Jackie Tyrrell on The Sunday Game the other night got me thinking.

Like all hurling men, Jackie thinks hurling is the greatest game in the world.

But listening to him talk about the structure of the hurling championship and how hurling had a better product but the GAA wasn’t promoting it, I realised it was hard to disagree with him.

Jackie was spot-on.

And in lots of ways, as somebody who loves football, I’d be jealous of that fact.

The hurling championship has been brilliant.

You have one of the fundamental elements necessary for a good competition; several teams capable of winning it after producing entertaining, competitive matches.

There was a great air of positivity about the inter-county hurling scene last weekend when the lads spoke about it on RTÉ.

I started to think forward to two weeks’ time, when the football analysts are sitting on that same couch and Des Cahill asks us for our highlights of the year, we won’t have too many.

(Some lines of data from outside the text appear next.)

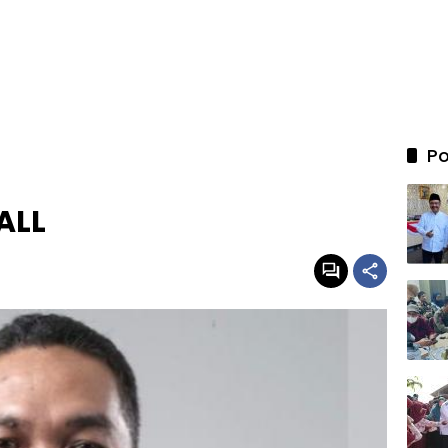
Po
ALL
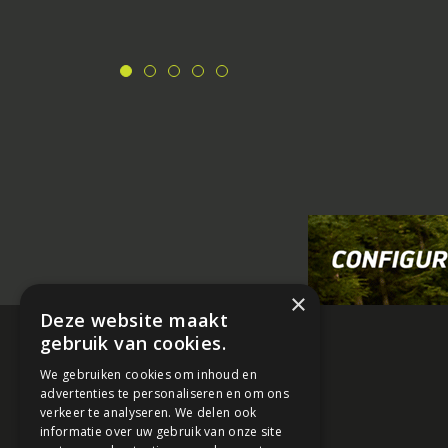
×
Deze website maakt
gebruik van cookies.
We gebruiken cookies om inhoud en
advertenties te personaliseren en om ons
verkeer te analyseren. We delen ook
informatie over uw gebruik van onze site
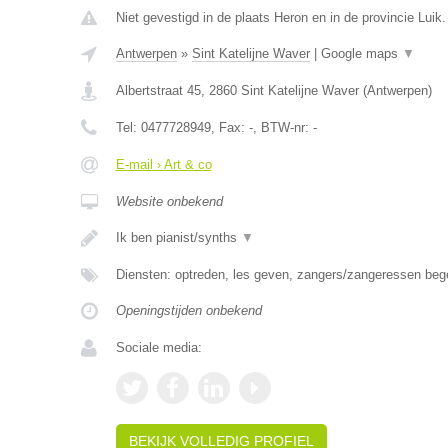
Niet gevestigd in de plaats Heron en in de provincie Luik.
Antwerpen
»
Sint Katelijne Waver
|
Google maps
▼
Albertstraat 45
,
2860
Sint Katelijne Waver
(
Antwerpen
)
Tel:
0477728949
, Fax:
-
, BTW-nr:
-
E-mail › Art & co
Website onbekend
Ik ben pianist/synths
▼
Diensten: optreden, les geven, zangers/zangeressen beg
Openingstijden onbekend
Sociale media:
BEKIJK VOLLEDIG PROFIEL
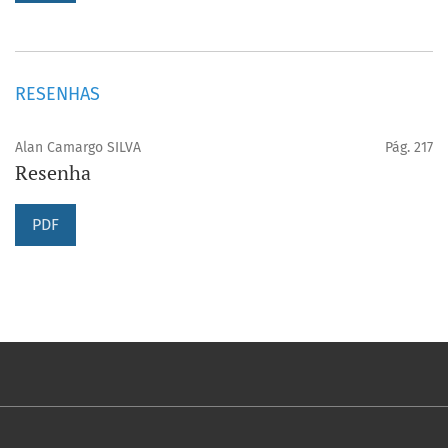
RESENHAS
Alan Camargo SILVA
Pág. 217
Resenha
PDF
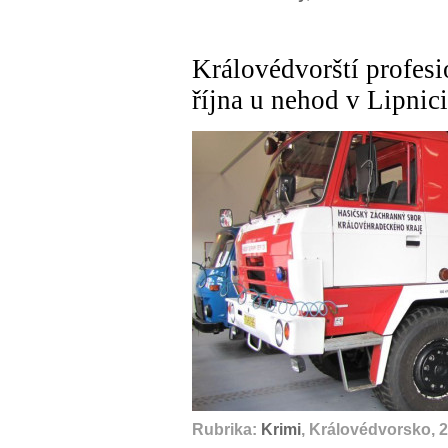
Královédvorští profesi
října u nehod v Lipnic
Rubrika:
Krimi
, Královédvorsko, 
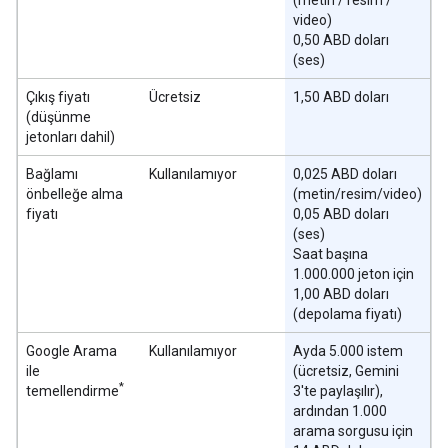
video)
0,50 ABD doları
(ses)
Çıkış fiyatı
Ücretsiz
1,50 ABD doları
(düşünme
jetonları dahil)
Bağlamı
Kullanılamıyor
0,025 ABD doları
önbelleğe alma
(metin/resim/video)
fiyatı
0,05 ABD doları
(ses)
Saat başına
1.000.000 jeton için
1,00 ABD doları
(depolama fiyatı)
Google Arama
Kullanılamıyor
Ayda 5.000 istem
ile
(ücretsiz, Gemini
*
temellendirme
3'te paylaşılır),
ardından 1.000
arama sorgusu için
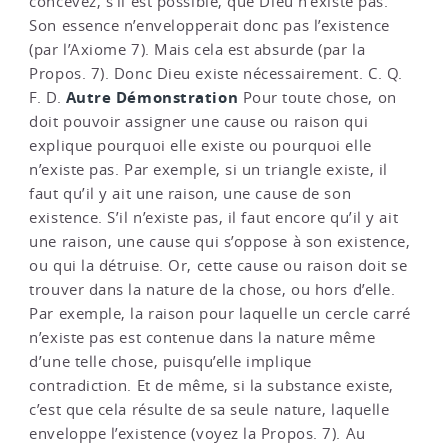
concevez, s’il est possible, que Dieu n’existe pas.
Son essence n’envelopperait donc pas l’existence
(par l’Axiome 7). Mais cela est absurde (par la
Propos. 7). Donc Dieu existe nécessairement. C. Q.
Autre Démonstration
F. D.
Pour toute chose, on
doit pouvoir assigner une cause ou raison qui
explique pourquoi elle existe ou pourquoi elle
n’existe pas. Par exemple, si un triangle existe, il
faut qu’il y ait une raison, une cause de son
existence. S’il n’existe pas, il faut encore qu’il y ait
une raison, une cause qui s’oppose à son existence,
ou qui la détruise. Or, cette cause ou raison doit se
trouver dans la nature de la chose, ou hors d’elle.
Par exemple, la raison pour laquelle un cercle carré
n’existe pas est contenue dans la nature même
d’une telle chose, puisqu’elle implique
contradiction. Et de même, si la substance existe,
c’est que cela résulte de sa seule nature, laquelle
enveloppe l’existence (voyez la Propos. 7). Au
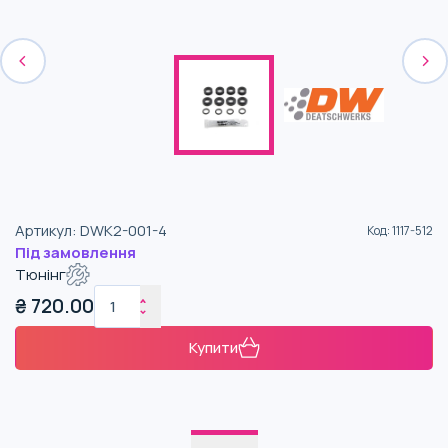
Артикул
:
DWK2-001-4
Код
:
1117-512
Під замовлення
Тюнінг
₴
720.00
Купити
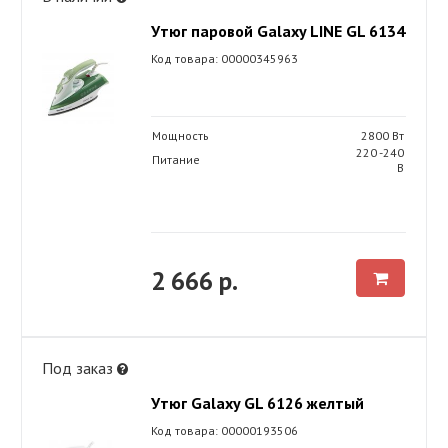
Утюг паровой Galaxy LINE GL 6134
Код товара: 00000345963
Мощность
2800 Вт
220 -240
Питание
В
2 666 р.
Под заказ
Утюг Galaxy GL 6126 желтый
Код товара: 00000193506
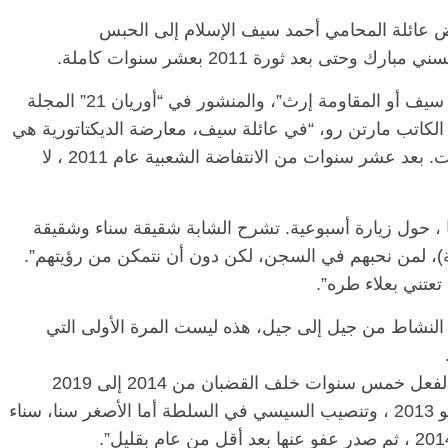
ض عائلة المحامي أحمد سيف الإسلام إلى الحبس
 بعد ثورة 2011 بعشر سنوات كاملة.
وفي مقال بعنوان “من مبارك إلى السيسي آل سيف أو المقاومة إرث”، والمنشور في “أوريان 21” المجلة
 الكاتب مارتن رو، “في عائلة سيف، معارضة الديكتاتورية هي
ممارسة من الأب إلى الابن ومن الأم إلى البنات. بعد عشر سنوات من الانتفاضة الشعبية عام 2011 ، لا
تدور أحداث حياة منى سيف ، 34 عامًا ، حول زيارة أسبوعية. تشرح الشابة شقيقة سناء وشقيقة
ية)، لمن نحبهم في السجن، لكن دون أن نتمكن من رؤيتهم”.
تعتني بعلاء طره”.
ا النشاط من جيل إلى جيل، هذه ليست المرة الأولى التي
الأكبر، علاء، البالغ من العمر 39 عامًا، أمضى بالفعل خمس سنوات خلف القضبان من 2014 إلى 2019
لمشاركته في مظاهرة غير قانونية عقب 3 يوليو 2013 ، وتنصيب السيسي في السلطة أما الأصغر سنا، سناء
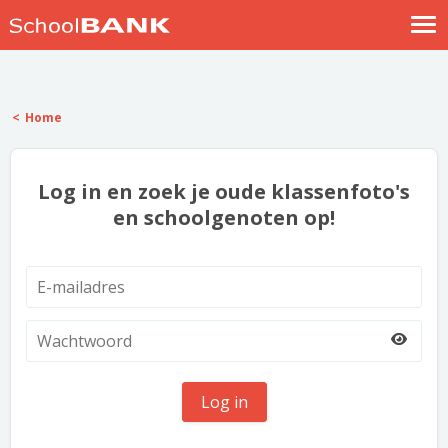
Nostalgische verhalen
Log in
Home
Meld je gratis aan
Help
Log in en zoek je oude klassenfoto's
en schoolgenoten op!
Log in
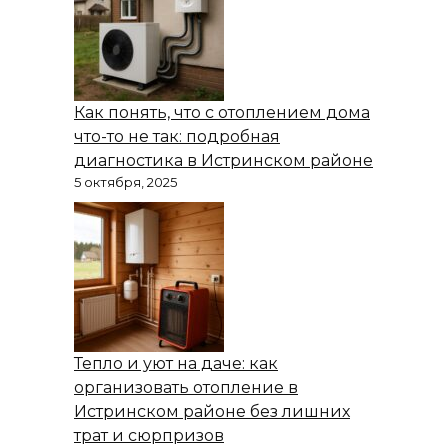
Как понять, что с отоплением дома
что-то не так: подробная
диагностика в Истринском районе
5 октября, 2025
Тепло и уют на даче: как
организовать отопление в
Истринском районе без лишних
трат и сюрпризов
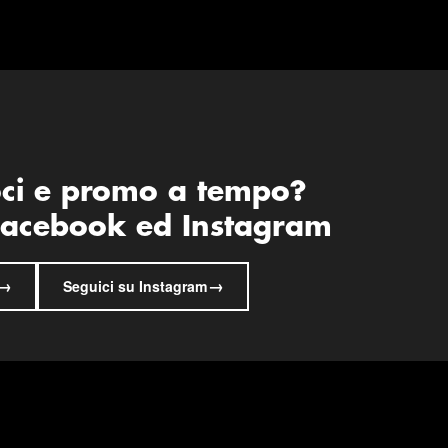
oci e promo a tempo?
 Facebook ed Instagram
→
→
Seguici su Instagram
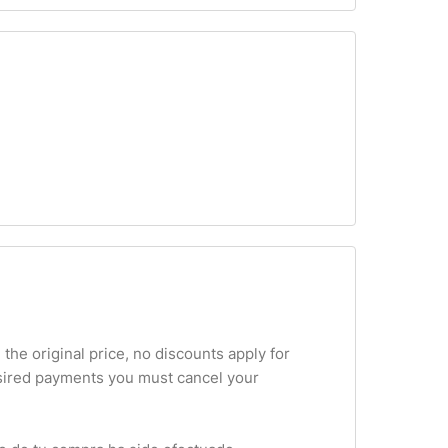
 the original price, no discounts apply for
esired payments you must cancel your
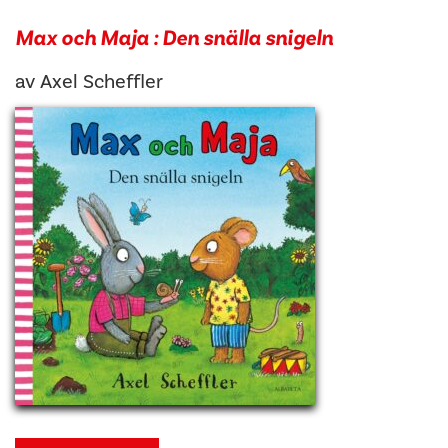
Max och Maja : Den snälla snigeln
av
Axel Scheffler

If you’re honest, it’s going to be a struggle.

We haven’t played the final yet and there’s more negativity around the inter-county football scene at the moment.

It’s easy to slag off football pundits and criticise them for constantly talking down football but there is a cohort of us who are trying to be as positive as we honestly can.

I’ve defended the Super 8s.

I think it’s hugely important to try and reinvigorate the championship and I think it will change the dynamic in July and August.

We will get more competitive games and big matches in smaller venues, two things severely lacking from the competition at present. That should, in theory, throw up a few more surprises, a painful rarity this year.

My hope is that the extra games will bring all the top teams to their true levels at the same time which should see compelling semi-finals.

But at the moment, it can be hard to defend something that’s indefensible. It’s impossible to simply smell the flowers in the garden while the house is burning down.

What are your football moments of the year so far?

Mine is Con O’Callaghan’s goal against Tyrone for its level of skill, its significance in the context of that moment in a game that was still competitive.

We spoke so much about systems of play and what Tyrone were going to try and do but this just blew it out of the water with a young footballer’s individual audacity.

Other than that?

Galway and Mayo was a decent game in Castlebar. Roscommon ambushing Galway the following day was a surprise but it didn’t really gets hearts racing.

Down taking out Armagh? Maybe.

Outside of that?

We had a fiasco about Aidan O’Shea having a photograph taken after a challenge match that generated more comment than any match until the All-Ireland semi-finals.

We had the Diarmuid Connolly affair that lasted weeks upon tedious weeks.

Controversies that had people talking more than any of the football on offer.

It took Mayo playing O’Shea at full-back for us to have a real talking point that was actually about football.

So as much as you’d like to be positive, it’s difficult. If Dublin win on Sunday week, we’ll have more talk about them being too far ahead of the pack, splitting the county and financial mismatches than about a great team completing a historic achievement.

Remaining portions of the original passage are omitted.